JTS Statement on the Outpouring of Concern for Israeli Democracy
There are circumstances in which societal confrontations touch on the very foundations on which those societies are built. Such is the case with respect to the debate raging in Israel today, which has fueled a wave of protests that yesterday brought the country to a halt, and which have at least put on hold the precipitous passage of major judicial reforms.
This is no ordinary political disagreement. What is unfolding in Israeli society today is a struggle about the basic principles of Zionism. Zionism aspired to achieve the secure conditions under which all members of the Jewish people could express their Jewishness freely and without fear, and through that freedom bring about a renewal and a flourishing of Jewish life and culture. It aspired, as well, to create a country rooted in democracy and protective of the rights and free expression of all its inhabitants.
Democracy was not incidental to the Zionist program; it was among the prime guarantors that all citizens could be engaged players in the envisioned Jewish society. The 1948 Declaration of Independence said that the State of Israel would “ensure complete equality of social and political rights to all its inhabitants irrespective of religion, race, or sex, [and] guarantee freedom of religion, conscience, language, education, and culture.” And what democracy demands was laid out as clearly as possible by none other than the revisionist Zionist leader Zev Jabotinsky: “It is an incorrect view which states that government supported by the majority is democracy… . Even a government of majority rule can negate freedom; and where there are no guarantees for freedom of the individual, there can be no democracy.” Jabotinsky continues, saying “the aim of democracy is to guarantee that the minority too has influence on matters of state policy.”
The majoritarianism that Jabotinsky flagged as inimical to democracy is exactly what is being proposed today and what is motivating Israelis to pour into the streets.

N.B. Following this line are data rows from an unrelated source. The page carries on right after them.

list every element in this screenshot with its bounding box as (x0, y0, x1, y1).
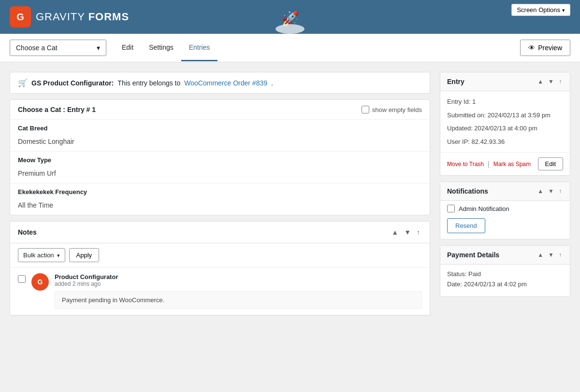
cat-breed-label: Cat Breed (10, 120, 430, 135)
entry-sidebar-controls: ▲ ▼ ↑ (536, 77, 563, 86)
meow-type-value: Premium Urf (10, 167, 430, 183)
payment-details-expand-button[interactable]: ↑ (557, 251, 563, 259)
payment-details-panel: Payment Details ▲ ▼ ↑ Status: Paid Date:… (440, 245, 570, 297)
frequency-value: All the Time (10, 198, 430, 215)
entry-sidebar-expand-button[interactable]: ↑ (557, 77, 563, 86)
nav-entries[interactable]: Entries (181, 35, 218, 61)
payment-details-up-button[interactable]: ▲ (536, 251, 545, 259)
frequency-label: Ekekekekek Frequency (10, 183, 430, 198)
notice-suffix: . (271, 79, 273, 87)
admin-notification-checkbox[interactable] (447, 205, 455, 212)
notes-toolbar: Bulk action Apply (10, 243, 430, 267)
screen-options-caret-icon (562, 6, 565, 14)
payment-details-header: Payment Details ▲ ▼ ↑ (440, 246, 570, 265)
notice-bold-text: GS Product Configurator: (31, 79, 114, 87)
nav-links: Edit Settings Entries (114, 35, 218, 61)
bulk-action-label: Bulk action (23, 252, 54, 259)
notifications-controls: ▲ ▼ ↑ (536, 187, 563, 196)
admin-notification-row: Admin Notification (440, 201, 570, 216)
admin-notification-label: Admin Notification (459, 205, 509, 212)
payment-details-body: Status: Paid Date: 2024/02/13 at 4:02 pm (440, 265, 570, 296)
choose-cat-dropdown[interactable]: Choose a Cat (10, 40, 106, 56)
entry-sidebar-panel: Entry ▲ ▼ ↑ Entry Id: 1 Submitted on: 20… (440, 72, 570, 176)
entry-sidebar-down-button[interactable]: ▼ (547, 77, 555, 86)
notes-title: Notes (18, 228, 37, 236)
apply-button[interactable]: Apply (69, 248, 100, 262)
payment-details-title: Payment Details (447, 251, 499, 259)
entry-sidebar-body: Entry Id: 1 Submitted on: 2024/02/13 at … (440, 91, 570, 152)
show-empty-text: show empty fields (372, 106, 422, 113)
notice-text: This entry belongs to (117, 79, 180, 87)
edit-entry-button[interactable]: Edit (538, 157, 563, 170)
gravity-forms-logo-icon: G (10, 6, 31, 28)
logo-text: GRAVITY FORMS (36, 11, 129, 23)
cat-breed-value: Domestic Longhair (10, 135, 430, 151)
action-separator: | (488, 160, 490, 168)
logo-area: G GRAVITY FORMS (10, 6, 129, 28)
rocket-cloud (276, 24, 304, 34)
move-to-trash-link[interactable]: Move to Trash (447, 161, 484, 168)
frequency-section: Ekekekekek Frequency All the Time (10, 183, 430, 215)
left-column: 🛒 GS Product Configurator: This entry be… (10, 72, 430, 316)
woocommerce-order-link[interactable]: WooCommerce Order #839 (184, 79, 267, 87)
show-empty-label[interactable]: show empty fields (362, 106, 422, 113)
notifications-header: Notifications ▲ ▼ ↑ (440, 182, 570, 201)
notifications-panel: Notifications ▲ ▼ ↑ Admin Notification R… (440, 182, 570, 239)
entry-form-title: Choose a Cat : Entry # 1 (18, 106, 96, 113)
meow-type-section: Meow Type Premium Urf (10, 152, 430, 183)
payment-status-row: Status: Paid (447, 270, 563, 278)
main-content: 🛒 GS Product Configurator: This entry be… (0, 62, 580, 325)
notes-panel: Notes ▲ ▼ ↑ Bulk action Apply G Product … (10, 221, 430, 316)
user-ip-row: User IP: 82.42.93.36 (447, 137, 563, 147)
nav-edit[interactable]: Edit (114, 35, 141, 61)
bulk-action-dropdown[interactable]: Bulk action (18, 248, 65, 262)
notifications-title: Notifications (447, 187, 488, 195)
notes-collapse-down-button[interactable]: ▼ (402, 227, 413, 237)
entry-sidebar-header: Entry ▲ ▼ ↑ (440, 72, 570, 91)
notifications-down-button[interactable]: ▼ (547, 187, 555, 196)
notes-expand-button[interactable]: ↑ (415, 227, 422, 237)
note-body: Payment pending in WooCommerce. (55, 291, 422, 309)
screen-options-label: Screen Options (517, 6, 560, 14)
notes-panel-controls: ▲ ▼ ↑ (390, 227, 422, 237)
entry-sidebar-title: Entry (447, 78, 464, 85)
cat-breed-section: Cat Breed Domestic Longhair (10, 120, 430, 152)
notifications-expand-button[interactable]: ↑ (557, 187, 563, 196)
notes-header: Notes ▲ ▼ ↑ (10, 222, 430, 243)
note-item: G Product Configurator added 2 mins ago … (10, 267, 430, 315)
logo-letter: G (16, 12, 24, 23)
note-content: Product Configurator added 2 mins ago Pa… (55, 273, 422, 309)
note-avatar: G (31, 273, 49, 291)
choose-cat-label: Choose a Cat (16, 44, 58, 52)
notifications-up-button[interactable]: ▲ (536, 187, 545, 196)
payment-details-controls: ▲ ▼ ↑ (536, 251, 563, 259)
entry-form-panel: Choose a Cat : Entry # 1 show empty fiel… (10, 99, 430, 215)
meow-type-label: Meow Type (10, 152, 430, 167)
right-column: Entry ▲ ▼ ↑ Entry Id: 1 Submitted on: 20… (440, 72, 570, 316)
eye-icon: 👁 (528, 44, 535, 52)
cart-icon: 🛒 (18, 78, 28, 87)
preview-button[interactable]: 👁 Preview (520, 40, 570, 56)
note-author: Product Configurator (55, 273, 422, 280)
note-time: added 2 mins ago (55, 280, 422, 287)
rocket-decoration: 🚀 (276, 12, 304, 34)
entry-sidebar-up-button[interactable]: ▲ (536, 77, 545, 86)
notice-bar: 🛒 GS Product Configurator: This entry be… (10, 72, 430, 94)
nav-settings[interactable]: Settings (141, 35, 181, 61)
entry-sidebar-actions: Move to Trash | Mark as Spam Edit (440, 152, 570, 175)
entry-id-row: Entry Id: 1 (447, 97, 563, 107)
updated-row: Updated: 2024/02/13 at 4:00 pm (447, 124, 563, 133)
submitted-on-row: Submitted on: 2024/02/13 at 3:59 pm (447, 111, 563, 120)
bulk-action-caret-icon (57, 252, 60, 259)
payment-details-down-button[interactable]: ▼ (547, 251, 555, 259)
payment-date-row: Date: 2024/02/13 at 4:02 pm (447, 280, 563, 288)
resend-button[interactable]: Resend (447, 218, 485, 233)
choose-cat-chevron-icon (97, 44, 100, 52)
preview-label: Preview (538, 44, 562, 52)
entry-header-row: Choose a Cat : Entry # 1 show empty fiel… (10, 100, 430, 120)
notes-collapse-up-button[interactable]: ▲ (390, 227, 400, 237)
show-empty-checkbox[interactable] (362, 106, 369, 113)
mark-as-spam-link[interactable]: Mark as Spam (493, 161, 531, 168)
screen-options-button[interactable]: Screen Options (511, 4, 570, 16)
note-checkbox[interactable] (18, 275, 26, 283)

As for the appointment of judges, it should be noted that an independent judiciary is foundational to Jewish views of a stable democratic polity. When the Torah spoke of the appointment of judges, it did not imagine people beholden to an appointing power. Instead, it stressed wisdom, knowledge of the common person, and imperviousness to corruption. And the great Jacob ben Asher, composer of the comprehensive 14th century code of law known as the Tur, wrote very simply that the need for a judiciary is critical because without it, whoever has the power will rule simply by virtue of that power.
If a duly elected majority, which controls both the executive and legislature, also appoints the judiciary and can override any of its decisions, that majority is in a position to run roughshod over minority rights, and thus foil the aspirations of Zionism and the democracy it envisioned building. This is a powerful motivation fueling the demonstrations throughout Israel.

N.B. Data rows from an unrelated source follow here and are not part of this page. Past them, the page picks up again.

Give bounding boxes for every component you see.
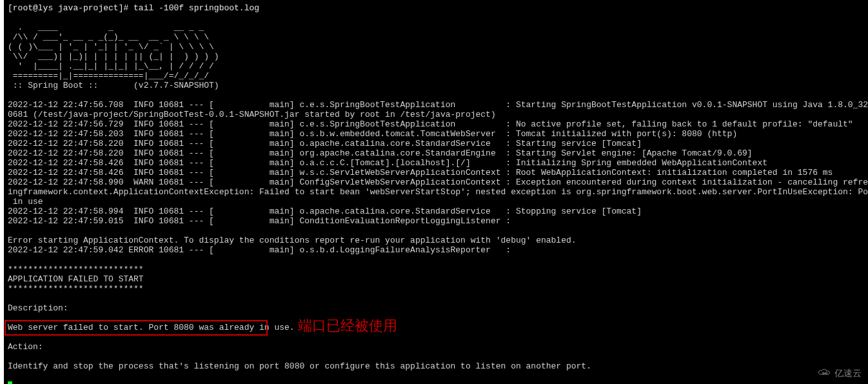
- watermark: 亿速云: [818, 368, 862, 379]
- log-line: ***************************: [8, 284, 144, 294]
- log-line: 2022-12-12 22:47:56.708 INFO 10681 --- […: [8, 100, 868, 110]
- log-line: APPLICATION FAILED TO START: [8, 274, 144, 284]
- cloud-icon: [818, 368, 832, 379]
- log-line: 2022-12-12 22:47:58.990 WARN 10681 --- […: [8, 177, 868, 187]
- log-line: 2022-12-12 22:47:58.426 INFO 10681 --- […: [8, 158, 767, 168]
- log-line: in use: [8, 197, 43, 207]
- ascii-banner-line: /\\ / ___'_ __ _ _(_)_ __ __ _ \ \ \ \: [8, 32, 209, 42]
- ascii-banner-line: ' |____| .__|_| |_|_| |_\__, | / / / /: [8, 61, 214, 71]
- log-line: 2022-12-12 22:47:58.220 INFO 10681 --- […: [8, 148, 753, 158]
- shell-prompt: [root@lys java-project]#: [8, 3, 133, 13]
- log-line: Action:: [8, 342, 43, 352]
- log-line: ingframework.context.ApplicationContextE…: [8, 187, 868, 197]
- ascii-banner-line: \\/ ___)| |_)| | | | | || (_| | ) ) ) ): [8, 52, 219, 61]
- log-line: Description:: [8, 303, 68, 313]
- terminal-window[interactable]: [root@lys java-project]# tail -100f spri…: [4, 0, 868, 384]
- ascii-banner-line: =========|_|==============|___/=/_/_/_/: [8, 71, 209, 81]
- log-line: 2022-12-12 22:47:58.220 INFO 10681 --- […: [8, 139, 642, 148]
- ascii-banner-line: . ____ _ __ _ _: [8, 23, 204, 32]
- log-line: ***************************: [8, 265, 144, 274]
- annotation-text: 端口已经被使用: [298, 321, 397, 330]
- log-line: 2022-12-12 22:47:58.203 INFO 10681 --- […: [8, 129, 737, 139]
- log-line-highlighted: Web server failed to start. Port 8080 wa…: [8, 323, 295, 332]
- log-line: Identify and stop the process that's lis…: [8, 361, 591, 371]
- shell-command: tail -100f springboot.log: [133, 3, 259, 13]
- ascii-banner-line: ( ( )\___ | '_ | '_| | '_ \/ _` | \ \ \ …: [8, 42, 214, 52]
- log-line: 2022-12-12 22:47:56.729 INFO 10681 --- […: [8, 119, 853, 129]
- log-line: 2022-12-12 22:47:58.994 INFO 10681 --- […: [8, 207, 642, 216]
- log-line: Error starting ApplicationContext. To di…: [8, 236, 577, 245]
- watermark-text: 亿速云: [834, 369, 862, 378]
- log-line: 2022-12-12 22:47:59.042 ERROR 10681 --- …: [8, 245, 511, 255]
- terminal-cursor: [8, 381, 12, 384]
- ascii-banner-line: :: Spring Boot :: (v2.7.7-SNAPSHOT): [8, 81, 219, 90]
- log-line: 2022-12-12 22:47:58.426 INFO 10681 --- […: [8, 168, 833, 177]
- log-line: 2022-12-12 22:47:59.015 INFO 10681 --- […: [8, 216, 511, 226]
- log-line: 0681 (/test/java-project/SpringBootTest-…: [8, 110, 496, 119]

When the prayer for the State of Israel is recited in synagogues, it asks that “the hands of those who defend our Land be strengthened.” This is rightly understood to include all those who don uniforms to protect the state from attacks from without and terrorism within. But there are today even more people whose peaceful but forceful protests are defending the State of Israel and Zionism itself. We should recognize that they, too, are included in this prayer. May their safety be secured, and may their patriotic efforts on behalf of the citizens of Israel and the character of the Jewish State prevail.